The original I-RED database has been already used in a few investigations (see, e.g., [14]), but its coverage is limited to 2010, which does not allow, e.g., to answer technical questions about recent and very severe weather events in Italy (e.g., the 2018 “Vaia Storm” [15]). We have therefore decided to update the available sources of data and to proceed with an advanced data quality control, in terms of consistency, redundancy, gap-filling of records and systematic geographical checks, to ensure that the corrected position and elevation of the stations could be of help in investigations on the spatial distribution of extreme statistics. The elevation of the Italian territory is quite variable, and it is therefore very important to deal with correct data about the geographic positions of the rain gauges in view of, for example, a geostatistical analysis, where the elevation provides additional information as a secondary variable [16,17].

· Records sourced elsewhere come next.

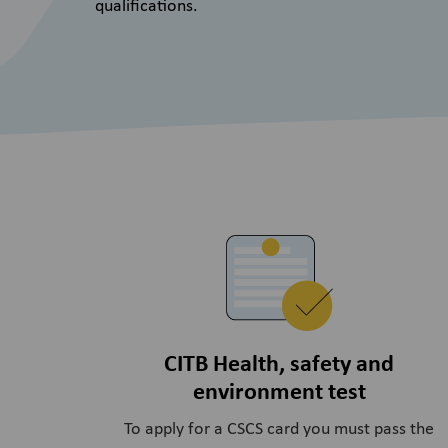
qualifications.
CITB Health, safety and
environment test
To apply for a CSCS card you must pass the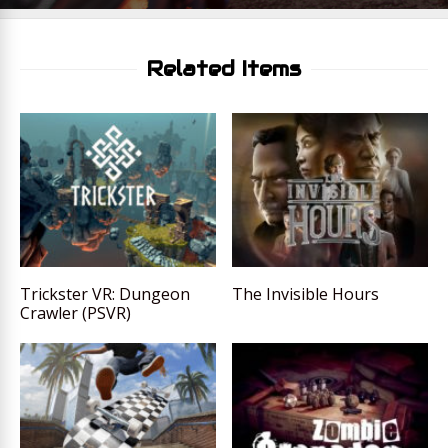
Related Items
Trickster VR: Dungeon
The Invisible Hours
Crawler (PSVR)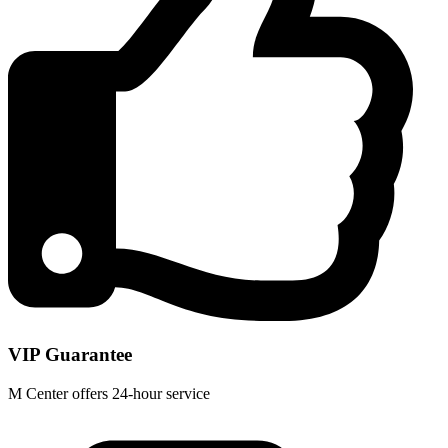
VIP Guarantee
M Center offers 24-hour service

Such an effort has led to the production of a newly compiled Improved I-RED (I2-RED) database, which includes the annual maximum rainfall depths for 1, 3, 6, 12 and 24 consecutive hours from 5265 weather stations across Italy, recorded between 1916 and 2019. Details about the quality-control procedures applied to correct inconsistencies and errors are presented in the following sections, as well as details about the automatic and non-automatic quality checks applied by the agencies involved in the data collection before the data can be released.

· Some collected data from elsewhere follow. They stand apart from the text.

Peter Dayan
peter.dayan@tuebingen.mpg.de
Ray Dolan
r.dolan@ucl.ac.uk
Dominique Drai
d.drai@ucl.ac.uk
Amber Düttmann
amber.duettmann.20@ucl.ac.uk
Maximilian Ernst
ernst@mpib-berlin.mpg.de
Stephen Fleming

Findable, Accessible, Interoperable and Re-usable (“FAIR”) data principles [18,19] are addressed in I2-RED. The database shows a high level of uniformity: all the rainfall measurements are expressed in mm, while the positions of all the rain gauges are converted into a single, uniform reference system. Metadata are included in the database in pdf file format. The final version of the I2-RED database is available on Zenodo, albeit with restricted access, due to the data policies of the regional hydrological agencies. Information about the data policies is reported at the end of this manuscript. A Digital Object Identifier (https://doi.org/10.5281/zenodo.4269509) and relevant keywords have also been assigned. Data are stored in both mat and in csv format (to make it accessible to all open-source programs). No specific code is required to access or work with the data. The volume of the final database is less than 10 MB, thus making the database easily transferable and storable.

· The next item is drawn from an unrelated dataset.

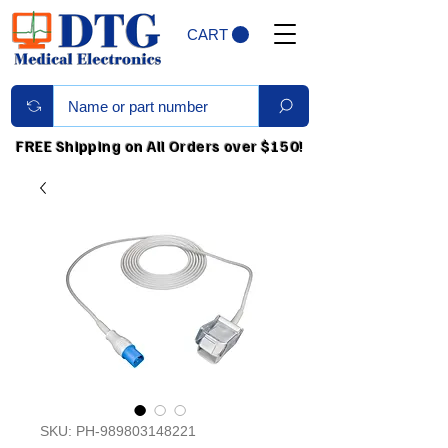
CART
FREE Shipping on All Orders over $150!
SKU: PH-989803148221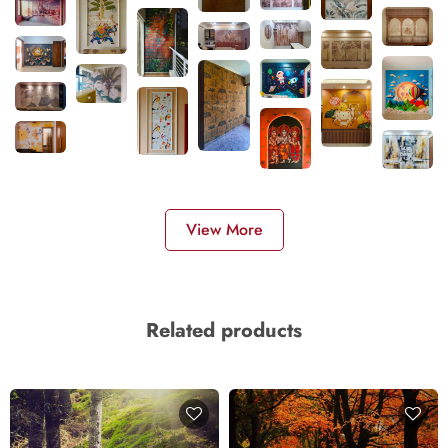
View More
Related products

This paper is structured as follows: Section 2 deals with the details of the data collection; the data updating and gap filling are described in Section 3, while the applied quality control procedures, e.g., to recover station elevations, are described in Section 4. A description of the quality-controlled database is given in Section 5, together with climatological information. An extreme value analysis and an additional error detection procedure are reported in Section 6. The discussion and conclusions are reported in Section 7, while the data policy is summarized in Section 8.

2. Data Collection

The historical data (i.e., data acquired before the dismantlement of SIMN) included in I-RED are freely available in the SIMN Hydrological Yearbooks [7]. The dismantlement of SIMN, which was planned with Legislation Decree 112/1998, resulted in the data collection and management tasks being transferred to a regional level, that is, to 19 Regions and 2 Autonomous Provinces. Once the regional services had been set-up, the local authorities adopted different data distribution policies, even though, according to the Italian law, an Open Data policy should be applied to public data for research and no-profit purposes. The most important laws regarding Open Data in Italy are Legislative Decree 82/2005, Legislative Decree 36/2006, Law 221/2012, Legislative Decree 179/2012 and Law 114/2014 [2]. As of 2020, some agencies have not published the data (raw or validated) on their website, and only make them available upon request, in order to track data usage and prevent them from being used for commercial purpose. Access to the data is granted after either sending a request or filling a request form that users can find on the agency’s website. Those who have received authorization are then granted access to a database, the delivery of digitized tables or, on occasion, the delivery of pdf files. Information about the validation criteria applied by the regional agencies and measurement accuracy are, unfortunately, not provided together with the data. In early 1900, most of the instruments were mechanical ones. Starting from about 1980, all old mechanical stations were replaced with mechanical and digital ones. This led to data with different accuracies within the same dataset.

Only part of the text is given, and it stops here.